Page-level text extractions:
· · ·
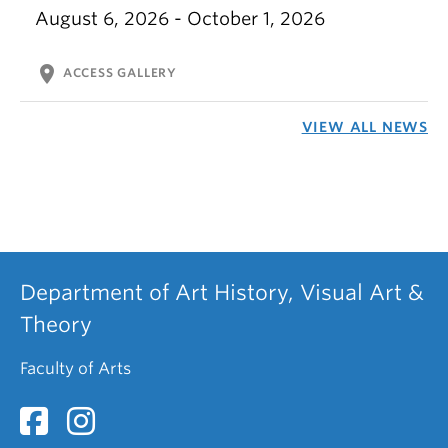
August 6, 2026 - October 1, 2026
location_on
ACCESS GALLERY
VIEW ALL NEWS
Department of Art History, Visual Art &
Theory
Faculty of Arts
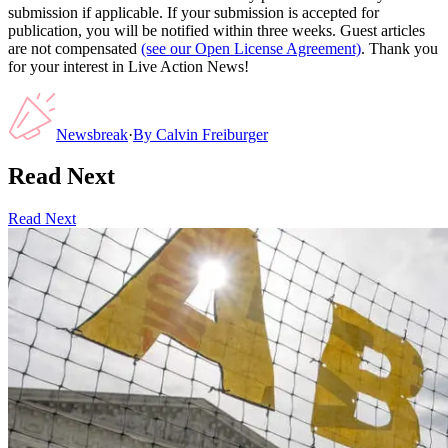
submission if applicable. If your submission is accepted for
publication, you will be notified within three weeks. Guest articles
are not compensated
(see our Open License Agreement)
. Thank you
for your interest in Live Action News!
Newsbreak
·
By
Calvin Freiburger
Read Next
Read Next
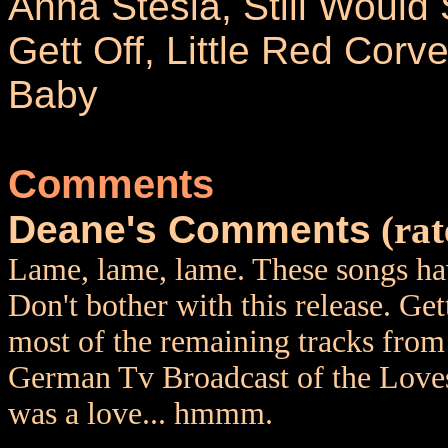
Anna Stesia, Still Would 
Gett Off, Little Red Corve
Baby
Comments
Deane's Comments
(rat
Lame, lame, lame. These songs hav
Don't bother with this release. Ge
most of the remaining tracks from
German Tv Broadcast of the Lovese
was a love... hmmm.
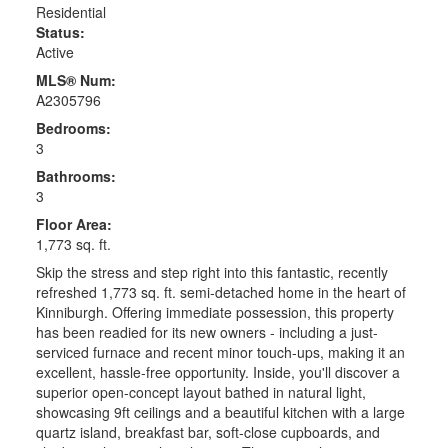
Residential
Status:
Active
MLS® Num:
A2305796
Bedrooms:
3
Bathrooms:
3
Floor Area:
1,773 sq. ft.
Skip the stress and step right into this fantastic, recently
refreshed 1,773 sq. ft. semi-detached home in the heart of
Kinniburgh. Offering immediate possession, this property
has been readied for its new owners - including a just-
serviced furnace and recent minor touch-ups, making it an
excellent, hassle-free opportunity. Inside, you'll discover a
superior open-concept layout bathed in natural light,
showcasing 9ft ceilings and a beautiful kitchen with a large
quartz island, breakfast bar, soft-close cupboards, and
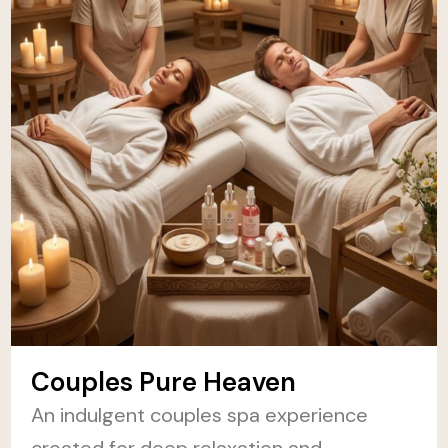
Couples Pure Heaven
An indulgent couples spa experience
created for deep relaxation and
· · ·
What needs to be done:
All entries must come back exactly as written, though without their pictures.

The completed task:
August 6, 2026 - October 1, 2026
location_on
ACCESS GALLERY
VIEW ALL NEWS
Department of Art History, Visual Art &
Theory
Faculty of Arts
submission if applicable. If your submission is accepted for
publication, you will be notified within three weeks. Guest articles
are not compensated
(see our Open License Agreement)
. Thank you
for your interest in Live Action News!
Newsbreak
·
By
Calvin Freiburger
Read Next
Read Next
Anna Stesia, Still Would 
Gett Off, Little Red Corve
Baby
Comments
Deane's Comments
(rat
Lame, lame, lame. These songs hav
Don't bother with this release. Ge
most of the remaining tracks from
German Tv Broadcast of the Lovese
was a love... hmmm.
Residential
Status:
Active
MLS® Num:
A2305796
Bedrooms:
3
Bathrooms:
3
Floor Area:
1,773 sq. ft.
Skip the stress and step right into this fantastic, recently
refreshed 1,773 sq. ft. semi-detached home in the heart of
Kinniburgh. Offering immediate possession, this property
has been readied for its new owners - including a just-
serviced furnace and recent minor touch-ups, making it an
excellent, hassle-free opportunity. Inside, you'll discover a
superior open-concept layout bathed in natural light,
showcasing 9ft ceilings and a beautiful kitchen with a large
quartz island, breakfast bar, soft-close cupboards, and
Couples Pure Heaven
An indulgent couples spa experience
created for deep relaxation and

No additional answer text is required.